TASK TO CARRY OUT: Whenever a line in the data holds the string "Johanna", pull that line out.

SOURCE DATA:

....................

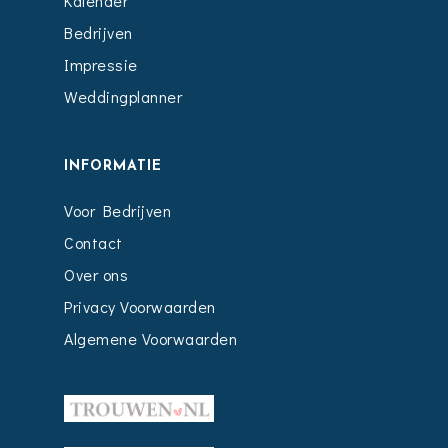
Kalender
Bedrijven
Impressie
Weddingplanner
INFORMATIE
Voor Bedrijven
Contact
Over ons
Privacy Voorwaarden
Algemene Voorwaarden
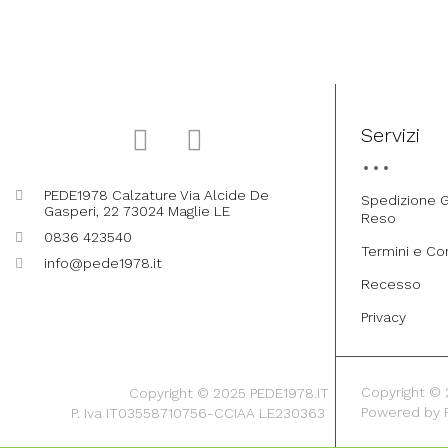
Servizi
PEDE1978 Calzature Via Alcide De
Spedizione G
Gasperi, 22 73024 Maglie LE
Reso
0836 423540
Termini e Co
info@pede1978.it
Recesso
Privacy
Copyright © 20
Copyright © 2025 PEDE1978.IT
Powered by
P. Iva IT03558710756-CCIAA LE230363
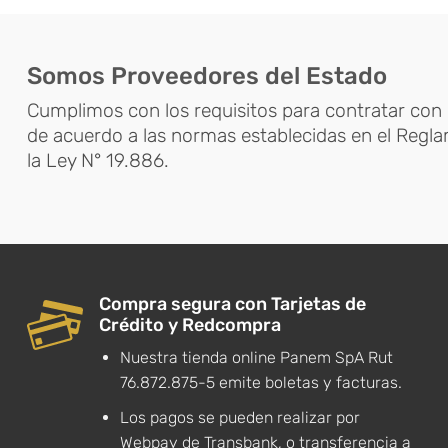
es:
900.
$3.190.
Somos Proveedores del Estado
Cumplimos con los requisitos para contratar con 
de acuerdo a las normas establecidas en el Regl
la Ley N° 19.886.
Compra segura con Tarjetas de
Crédito y Redcompra
Nuestra tienda online Panem SpA Rut
76.872.875-5 emite boletas y facturas.
Los pagos se pueden realizar por
Webpay de Transbank, o transferencia a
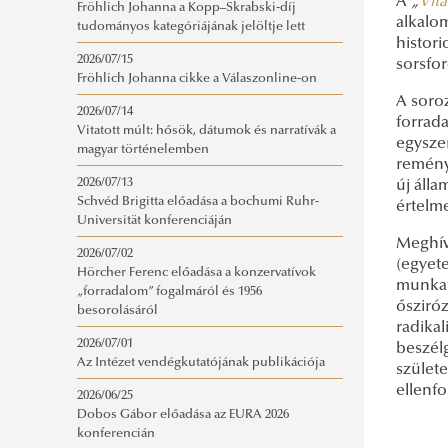
A
„
Vit
Fröhlich Johanna a Kopp–Skrabski-díj
alkalom
tudományos kategóriájának jelöltje lett
histori
2026/07/15
sorsfo
Fröhlich Johanna cikke a Válaszonline-on
A soro
2026/07/14
forrad
Vitatott múlt: hősök, dátumok és narratívák a
egysze
magyar történelemben
remény
2026/07/13
új áll
Schvéd Brigitta előadása a bochumi Ruhr-
értelm
Universität konferenciáján
Meghív
2026/07/02
(egyet
Hörcher Ferenc előadása a konzervatívok
munkatá
„forradalom” fogalmáról és 1956
ősziróz
besorolásáról
radika
2026/07/01
beszél
Az Intézet vendégkutatójának publikációja
szület
ellenfo
2026/06/25
Dobos Gábor előadása az EURA 2026
konferencián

....................

ANSWER TO THIS TASK:
Fröhlich Johanna a Kopp–Skrabski-díj
Fröhlich Johanna cikke a Válaszonline-on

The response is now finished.